Quand les yeux des uns se ferment et que les oreilles n’entendent que les sons des rêves, eux sortent travailler. Certains disent seulement les entendre se faufiler dans les rues terreuses des bidonvilles de Port-au-Prince. D’autres dans les hauteurs, pleines de richesse, nient leur existence, par dégoût ou par crainte d’une réalité trop effrayante. Dans le créole haïtien, peu avare de jolis mots, on les surnomme les “bayakous”. En français, le mot est plus brut: les “vidangeurs”. À la nuit tombée, ils poussent leurs brouettes, entassées de sacs en tissu, et se rendent chez un client afin de vider sa latrine extérieure. Des trous dans lesquelles ils descendent et qui, dans les quartiers pauvres de la capitale, peuvent atteindre plusieurs mètres de profondeur. 

 

Raymond, 57 ans, visage noir buriné, lève sa main jusqu’à sa poitrine: ‘Ça’ peut monter jusqu’à là”, sourit-il. En Haïti, le terme bayakou est devenu une insulte, alors quand “Tiyou” évoque son métier en public, il l’appelle le “Tropicana” ou le “Jazz” et se fait surnommer le “Major”. “Si les gens l’apprenaient, je deviendrais l’objet de sarcasmes, dit celui qui exerce depuis 1973. Je préfère garder cela pour moi.” Pour cette même raison, Raymond ne travaille que de nuit. Seulement, lorsque le jour est absent, le danger augmente. Parfois, lui et ses deux collègues se font dépouiller par les “kokorats”, des enfants des rues, sans parents ou presque, qui les attendent à l’intersection des ruelles. Et quand les menaces n’émanent pas de l’extérieur, elles viennent de sous terre. Faute de moyens pour s’équiper, Tiyou et ses comparses descendent nus dans la fosse et empoignent à pleines mains les déjections humaines. L’homme montre ses deux paluches rocailleuses, témoins de sa dure vie. “Elles se déchirent parfois quand nous récupérons les excréments à cause d’objets coupants camouflés à l’intérieur. Les gens jettent vraiment de tout dans les toilettes.”

 

On ne sait pas réellement combien de bayakous sont en circulation. Mais si ce métier existe, c’est parce que la situation l’exige: dans les bidonvilles, où la vie est encore archaïque et les conforts du quotidien inexistants, les toilettes reliées à des canalisations sont un luxe que les habitants ne peuvent se permettre.
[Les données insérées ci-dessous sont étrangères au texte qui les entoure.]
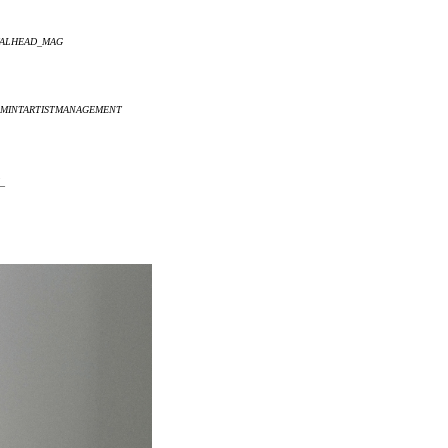
ETALHEAD_MAG
 @MINTARTISTMANAGEMENT
_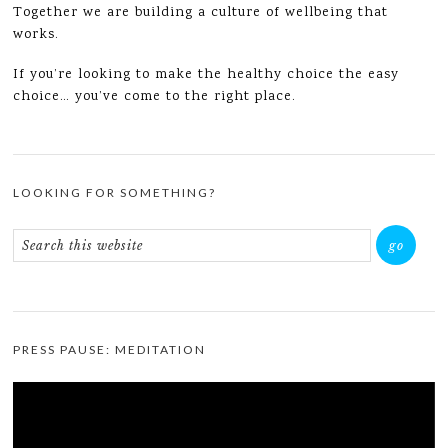
Together we are building a culture of wellbeing that
works.
If you’re looking to make the healthy choice the easy
choice… you’ve come to the right place.
LOOKING FOR SOMETHING?
PRESS PAUSE: MEDITATION
Video
Player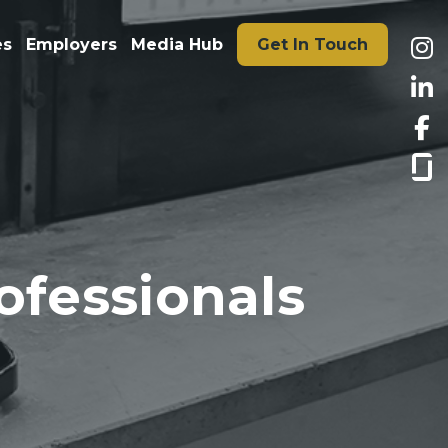
es
Employers
Media Hub
Get In Touch
ofessionals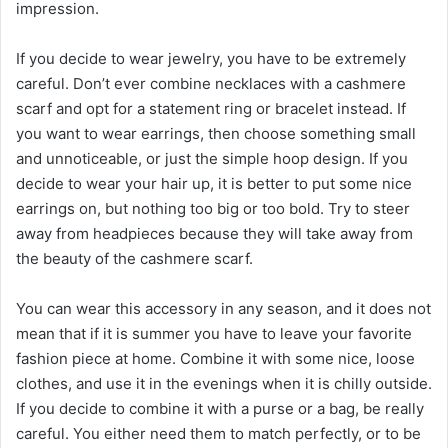
impression.
If you decide to wear jewelry, you have to be extremely
careful. Don’t ever combine necklaces with a cashmere
scarf and opt for a statement ring or bracelet instead. If
you want to wear earrings, then choose something small
and unnoticeable, or just the simple hoop design. If you
decide to wear your hair up, it is better to put some nice
earrings on, but nothing too big or too bold. Try to steer
away from headpieces because they will take away from
the beauty of the cashmere scarf.
You can wear this accessory in any season, and it does not
mean that if it is summer you have to leave your favorite
fashion piece at home. Combine it with some nice, loose
clothes, and use it in the evenings when it is chilly outside.
If you decide to combine it with a purse or a bag, be really
careful. You either need them to match perfectly, or to be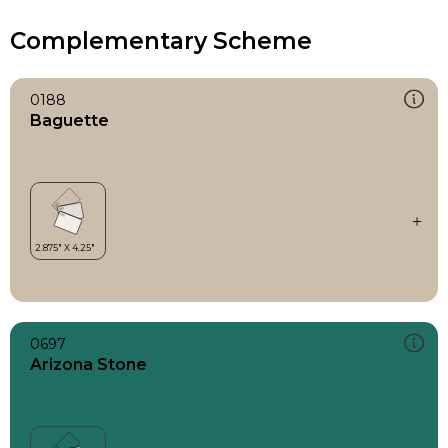
Complementary Scheme
0188
Baguette
0697
Arizona Stone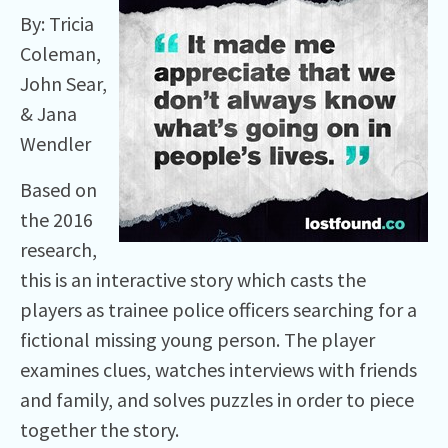
By: Tricia
Coleman,
John Sear,
& Jana
Wendler
Based on
the 2016
research,
this is an interactive story which casts the
players as trainee police officers searching for a
fictional missing young person. The player
examines clues, watches interviews with friends
and family, and solves puzzles in order to piece
together the story.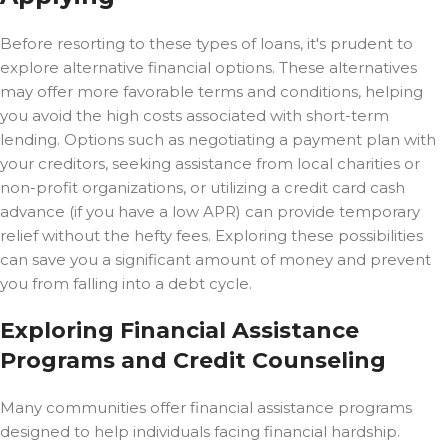
Before resorting to these types of loans, it's prudent to
explore alternative financial options. These alternatives
may offer more favorable terms and conditions, helping
you avoid the high costs associated with short-term
lending. Options such as negotiating a payment plan with
your creditors, seeking assistance from local charities or
non-profit organizations, or utilizing a credit card cash
advance (if you have a low APR) can provide temporary
relief without the hefty fees. Exploring these possibilities
can save you a significant amount of money and prevent
you from falling into a debt cycle.
Exploring Financial Assistance
Programs and Credit Counseling
Many communities offer financial assistance programs
designed to help individuals facing financial hardship.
À peine 26% des Haïtiens auraient accès à des toilettes et la moitié de ces derniers habiteraient les quartiers huppés d’Haïti. Des coins très largement minoritaires dans le pays. Alors, quand l’affaire est faite, elle finit la plupart du temps dans un sac en plastique jeté ensuite dans le coin d’une rue ou d’un ravin. Si la situation était déjà précaire, elle l’est encore plus depuis 2010 et le séisme qui a tué 230 000 personnes et mis à terre une large partie des infrastructures du pays. La reconstruction de l’île, de nouveau ébranlée par l’ouragan Matthew en 2016, ne s’est pas faite en priorité du côté des petits coins. Les tas d’excréments se sont entassés ici et là, corrompant la terre, l’eau et les aliments, et facilitant la propagation des maladies. Avec le temps, la typhoïde et le choléra sont devenus des diagnostics bien trop souvent posés. Dix mille personnes sont mortes de ce dernier mal depuis neuf ans et 800 000 ont été contaminées. Malgré son terrible métier, Raymond dit n’être jamais tombé gravement malade. Une question de foi, avance-t-il. D’un geste provoc’, il mime un cuisinier qui goûterait sa sauce d’une lampée prise d’un coup sec. “Comme un rituel, ceux qui sont en bas doivent goûter la matière. C’est le secret du métier.”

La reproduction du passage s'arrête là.